What you give back must match the records below exactly, apart from the pictures, which are omitted.

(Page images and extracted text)
BEGIN

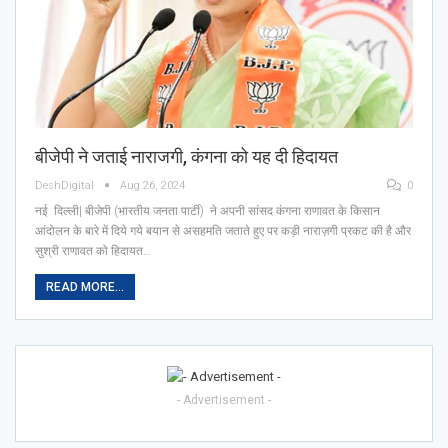
बीजेपी ने जताई नाराजगी, कंगना को यह दी हिदायत
DeshDigital
Aug 26, 2024
0
नई दिल्ली| बीजेपी (भारतीय जनता पार्टी) ने अपनी सांसद कंगना राणावत के किसान
आंदोलन के बारे में दिये गये बयान से असहमति जताते हुए पर कड़ी नाराज़गी प्रकट की है और
सुश्री राणावत को हिदायत…
READ MORE...
- Advertisement -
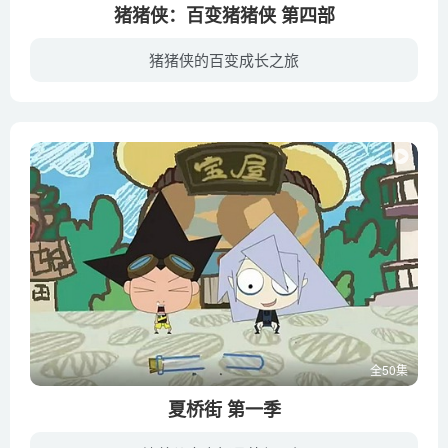
猪猪侠：百变猪猪侠 第四部
猪猪侠的百变成长之旅
一个是聪明爱搞怪，有点自负，喜欢捉弄别人的小猪猪；一个是IQ不高，缺乏自信，表面忧郁，内心善良的大傻怪。当这一大一小，性格天差地别的伙伴碰到了一块，他们之间会发生什么有趣的事情呢？在...
全50集
夏桥街 第一季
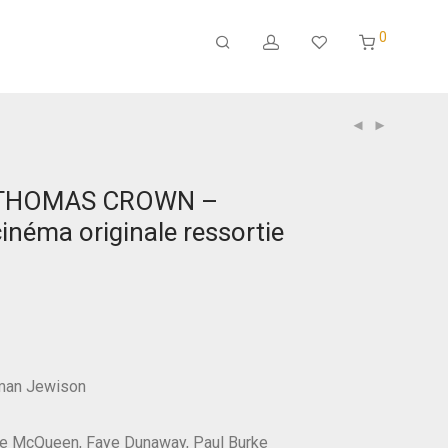
0
E THOMAS CROWN –
cinéma originale ressortie
rman Jewison
ve McQueen, Faye Dunaway, Paul Burke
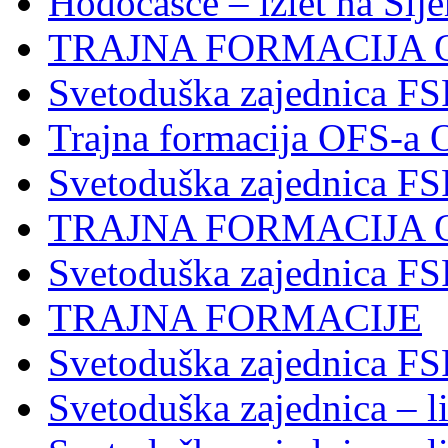
Hodočašće – izlet na Slj
TRAJNA FORMACIJA 
Svetoduška zajednica FS
Trajna formacija OFS-a 
Svetoduška zajednica F
TRAJNA FORMACIJA 
Svetoduška zajednica F
TRAJNA FORMACIJE
Svetoduška zajednica FS
Svetoduška zajednica – li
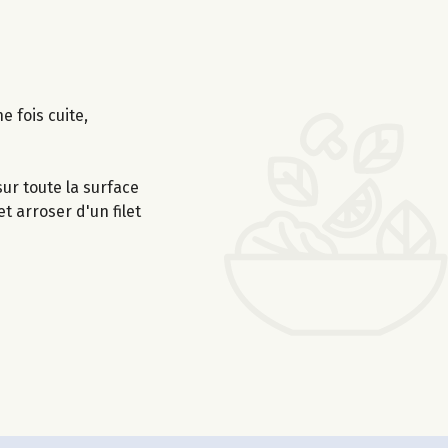
e fois cuite,
sur toute la surface
t arroser d'un filet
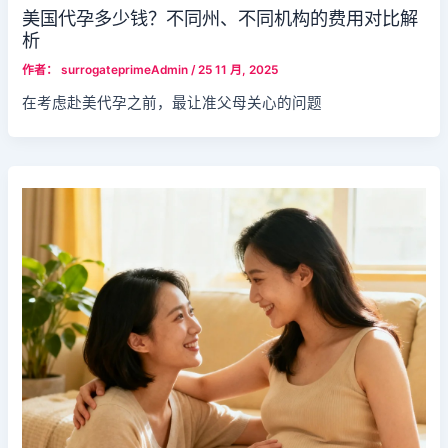
美国代孕多少钱？不同州、不同机构的费用对比解
析
作者：
surrogateprimeAdmin
/
25 11 月, 2025
在考虑赴美代孕之前，最让准父母关心的问题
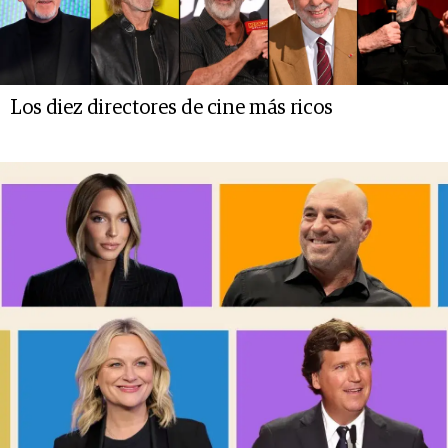
Los diez directores de cine más ricos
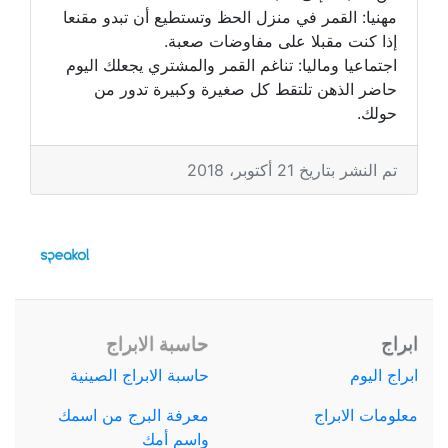
مهنيا: القمر في منزل الحظ وتستطيع أن تبدو مقنعا
إذا كنت مقبلا على مفاوضات صعبة.
اجتماعيا وماليا: تناغم القمر والمشتري يجعلك اليوم
حاضر الذهن تلتقط كل صغيرة وكبيرة تدور من
حولك.
تم النشر بتاريخ 21 أكتوبر، 2018
ابراج
حاسبة الابراج
ابراج اليوم
حاسبة الابراج الصينية
معلومات الابراج
معرفة البرج من اسمك
واسم أمك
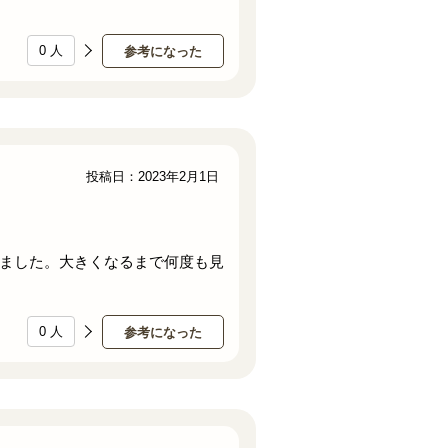
0
人
参考になった
投稿日：2023年2月1日
ました。大きくなるまで何度も見
0
人
参考になった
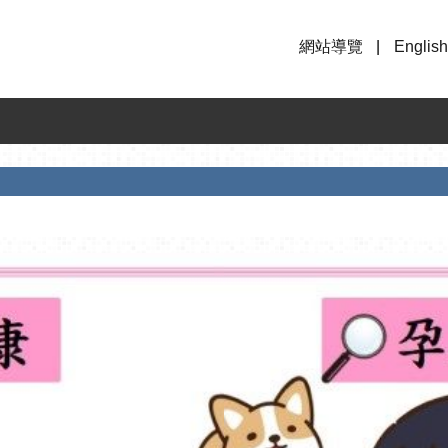
網站導覽
English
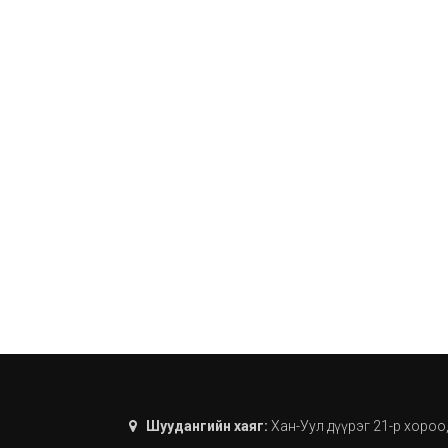
Шуудангийн хаяг:
Хан-Уул дүүрэг 21-р хороо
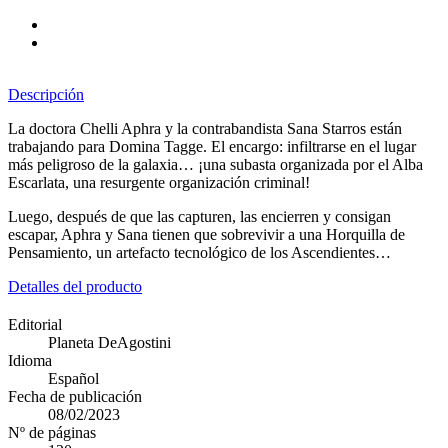
Descripción
La doctora Chelli Aphra y la contrabandista Sana Starros están
trabajando para Domina Tagge. El encargo: infiltrarse en el lugar
más peligroso de la galaxia… ¡una subasta organizada por el Alba
Escarlata, una resurgente organización criminal!
Luego, después de que las capturen, las encierren y consigan
escapar, Aphra y Sana tienen que sobrevivir a una Horquilla de
Pensamiento, un artefacto tecnológico de los Ascendientes…
Detalles del producto
Editorial
Planeta DeAgostini
Idioma
Español
Fecha de publicación
08/02/2023
Nº de páginas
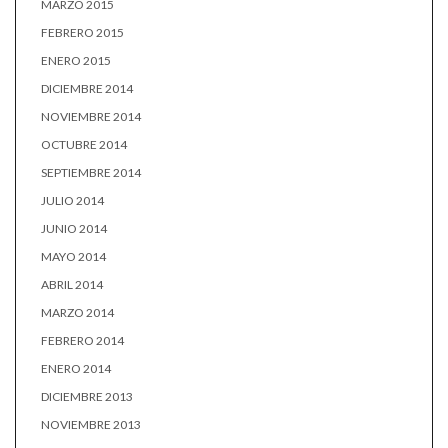
MARZO 2015
FEBRERO 2015
ENERO 2015
DICIEMBRE 2014
NOVIEMBRE 2014
OCTUBRE 2014
SEPTIEMBRE 2014
JULIO 2014
JUNIO 2014
MAYO 2014
ABRIL 2014
MARZO 2014
FEBRERO 2014
ENERO 2014
DICIEMBRE 2013
NOVIEMBRE 2013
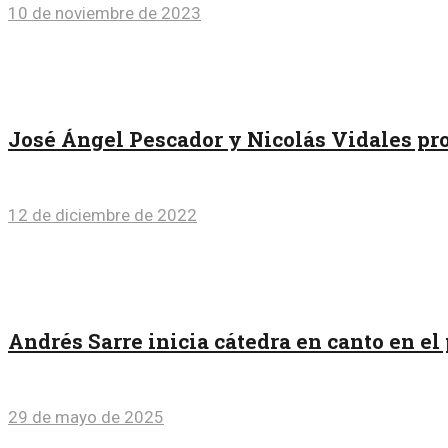
10 de noviembre de 2023
José Ángel Pescador y Nicolás Vidales pr
12 de diciembre de 2022
Andrés Sarre inicia cátedra en canto en e
29 de mayo de 2025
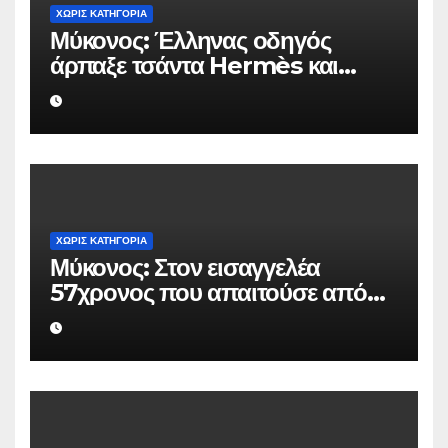
ΧΩΡΊΣ ΚΑΤΗΓΟΡΊΑ
Μύκονος: Έλληνας οδηγός
άρπαξε τσάντα Hermès και
Rolex αξίας 75.000 ευρώ από
Ουκρανό τουρίστα
ΧΩΡΊΣ ΚΑΤΗΓΟΡΊΑ
Μύκονος: Στον εισαγγελέα
57χρονος που απαιτούσε από
επιχειρηματία 80.000 ευρώ για
να μην κάνει καταγγελίες σε
βάρος του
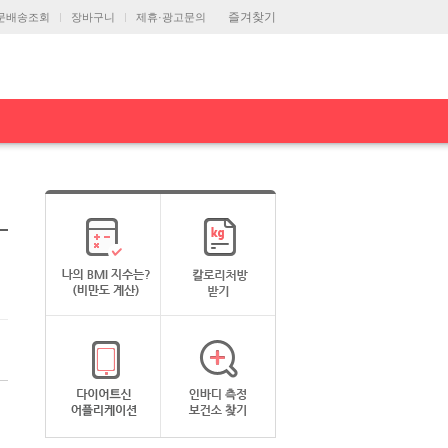
즐겨찾기
문배송조회
장바구니
제휴·광고문의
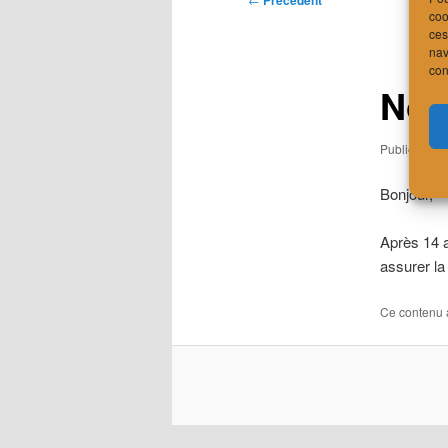
Précédent
coo
des
ces
articles
nav
con
Nou
Publié le
7 a
Bonjour,
Après 14 a
assurer la
Ce contenu 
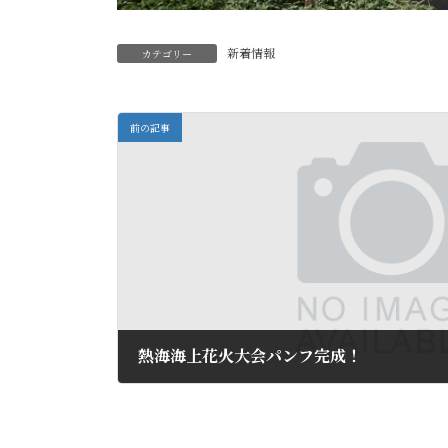
新着情報
カテゴリー
前の記事
熱海海上花火大会パンフ完成！
2016年1月31日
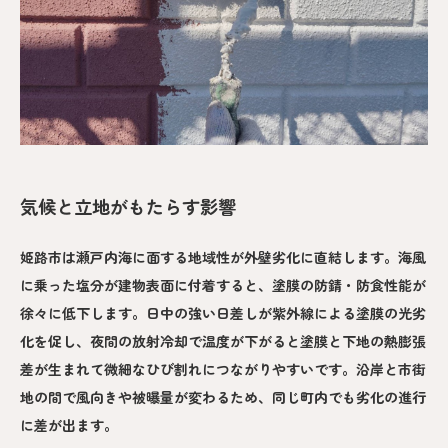
気候と立地がもたらす影響
姫路市は瀬戸内海に面する地域性が外壁劣化に直結します。海風
に乗った塩分が建物表面に付着すると、塗膜の防錆・防食性能が
徐々に低下します。日中の強い日差しが紫外線による塗膜の光劣
化を促し、夜間の放射冷却で温度が下がると塗膜と下地の熱膨張
差が生まれて微細なひび割れにつながりやすいです。沿岸と市街
地の間で風向きや被曝量が変わるため、同じ町内でも劣化の進行
に差が出ます。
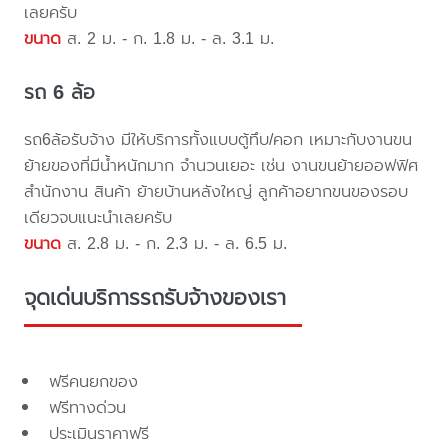
เลยครับ
ขนาด
ส. 2 ม. - ก. 1.8 ม. - ล. 3.1 ม.
รถ 6 ล้อ
รถ6ล้อรับจ้าง มีให้บริการทั้งแบบตู้ทึบ/คอก เหมาะกับงานขน
ย้ายของที่มีน้ำหนักมาก จำนวนเยอะ เช่น งานขนย้ายออฟฟิศ
สำนักงาน สินค้า ย้ายบ้านหลังใหญ่ ลูกค้าอยากขนของรอบ
เดียวจบแนะนำเลยครับ
ขนาด
ส. 2.8 ม. - ก. 2.3 ม. - ล. 6.5 ม.
จุดเด่นบริการรถรับจ้างของเรา
ฟรีคนยกของ
ฟรีทางด่วน
ประเมินราคาฟรี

END

* [ANSWER TO THE PROBLEM]
बीजेपी ने जताई नाराजगी, कंगना को यह दी हिदायत
DeshDigital
Aug 26, 2024
0
नई दिल्ली| बीजेपी (भारतीय जनता पार्टी) ने अपनी सांसद कंगना राणावत के किसान
आंदोलन के बारे में दिये गये बयान से असहमति जताते हुए पर कड़ी नाराज़गी प्रकट की है और
सुश्री राणावत को हिदायत…
READ MORE...
- Advertisement -
猪猪侠：百变猪猪侠 第四部
猪猪侠的百变成长之旅
一个是聪明爱搞怪，有点自负，喜欢捉弄别人的小猪猪；一个是IQ不高，缺乏自信，表面忧郁，内心善良的大傻怪。当这一大一小，性格天差地别的伙伴碰到了一块，他们之间会发生什么有趣的事情呢？在...
全50集
夏桥街 第一季
0
E THOMAS CROWN –
cinéma originale ressortie
rman Jewison
ve McQueen, Faye Dunaway, Paul Burke
Hodočašće – izlet na Slj
TRAJNA FORMACIJA 
Svetoduška zajednica FS
Trajna formacija OFS-a 
Svetoduška zajednica F
TRAJNA FORMACIJA 
Svetoduška zajednica F
TRAJNA FORMACIJE
Svetoduška zajednica FS
Svetoduška zajednica – li
e fois cuite,
sur toute la surface
t arroser d'un filet
美国代孕多少钱？不同州、不同机构的费用对比解
析
作者：
surrogateprimeAdmin
/
25 11 月, 2025
在考虑赴美代孕之前，最让准父母关心的问题
Los diez directores de cine más ricos
مهنيا: القمر في منزل الحظ وتستطيع أن تبدو مقنعا
إذا كنت مقبلا على مفاوضات صعبة.
اجتماعيا وماليا: تناغم القمر والمشتري يجعلك اليوم
حاضر الذهن تلتقط كل صغيرة وكبيرة تدور من
حولك.
تم النشر بتاريخ 21 أكتوبر، 2018
ابراج
حاسبة الابراج
ابراج اليوم
حاسبة الابراج الصينية
معلومات الابراج
معرفة البرج من اسمك
واسم أمك
0
人
参考になった
投稿日：2023年2月1日
ました。大きくなるまで何度も見
0
人
参考になった
網站導覽
English
Шуудангийн хаяг:
Хан-Уул дүүрэг 21-р хороо
Descripción
La doctora Chelli Aphra y la contrabandista Sana Starros están
trabajando para Domina Tagge. El encargo: infiltrarse en el lugar
más peligroso de la galaxia… ¡una subasta organizada por el Alba
Escarlata, una resurgente organización criminal!
Luego, después de que las capturen, las encierren y consigan
escapar, Aphra y Sana tienen que sobrevivir a una Horquilla de
Pensamiento, un artefacto tecnológico de los Ascendientes…
Detalles del producto
Editorial
Planeta DeAgostini
Idioma
Español
Fecha de publicación
08/02/2023
Nº de páginas
MARZO 2015
FEBRERO 2015
ENERO 2015
DICIEMBRE 2014
NOVIEMBRE 2014
OCTUBRE 2014
SEPTIEMBRE 2014
JULIO 2014
JUNIO 2014
MAYO 2014
ABRIL 2014
MARZO 2014
FEBRERO 2014
ENERO 2014
DICIEMBRE 2013
NOVIEMBRE 2013
10 de noviembre de 2023
José Ángel Pescador y Nicolás Vidales pr
12 de diciembre de 2022
Andrés Sarre inicia cátedra en canto en e
29 de mayo de 2025
ΧΩΡΊΣ ΚΑΤΗΓΟΡΊΑ
Μύκονος: Έλληνας οδηγός
άρπαξε τσάντα Hermès και
Rolex αξίας 75.000 ευρώ από
Ουκρανό τουρίστα
ΧΩΡΊΣ ΚΑΤΗΓΟΡΊΑ
Μύκονος: Στον εισαγγελέα
57χρονος που απαιτούσε από
επιχειρηματία 80.000 ευρώ για
να μην κάνει καταγγελίες σε
βάρος του
즐겨찾기
문배송조회
장바구니
제휴·광고문의
Précédent
coo
des
ces
articles
nav
con
Nou
Publié le
7 a
Bonjour,
Après 14 a
assurer la
Ce contenu 
新着情報
カテゴリー
前の記事
熱海海上花火大会パンフ完成！
2016年1月31日
気候と立地がもたらす影響
姫路市は瀬戸内海に面する地域性が外壁劣化に直結します。海風
に乗った塩分が建物表面に付着すると、塗膜の防錆・防食性能が
徐々に低下します。日中の強い日差しが紫外線による塗膜の光劣
化を促し、夜間の放射冷却で温度が下がると塗膜と下地の熱膨張
差が生まれて微細なひび割れにつながりやすいです。沿岸と市街
地の間で風向きや被曝量が変わるため、同じ町内でも劣化の進行
に差が出ます。
เลยครับ
ขนาด
ส. 2 ม. - ก. 1.8 ม. - ล. 3.1 ม.
รถ 6 ล้อ
รถ6ล้อรับจ้าง มีให้บริการทั้งแบบตู้ทึบ/คอก เหมาะกับงานขน
ย้ายของที่มีน้ำหนักมาก จำนวนเยอะ เช่น งานขนย้ายออฟฟิศ
สำนักงาน สินค้า ย้ายบ้านหลังใหญ่ ลูกค้าอยากขนของรอบ
เดียวจบแนะนำเลยครับ
ขนาด
ส. 2.8 ม. - ก. 2.3 ม. - ล. 6.5 ม.
จุดเด่นบริการรถรับจ้างของเรา
ฟรีคนยกของ
ฟรีทางด่วน
ประเมินราคาฟรี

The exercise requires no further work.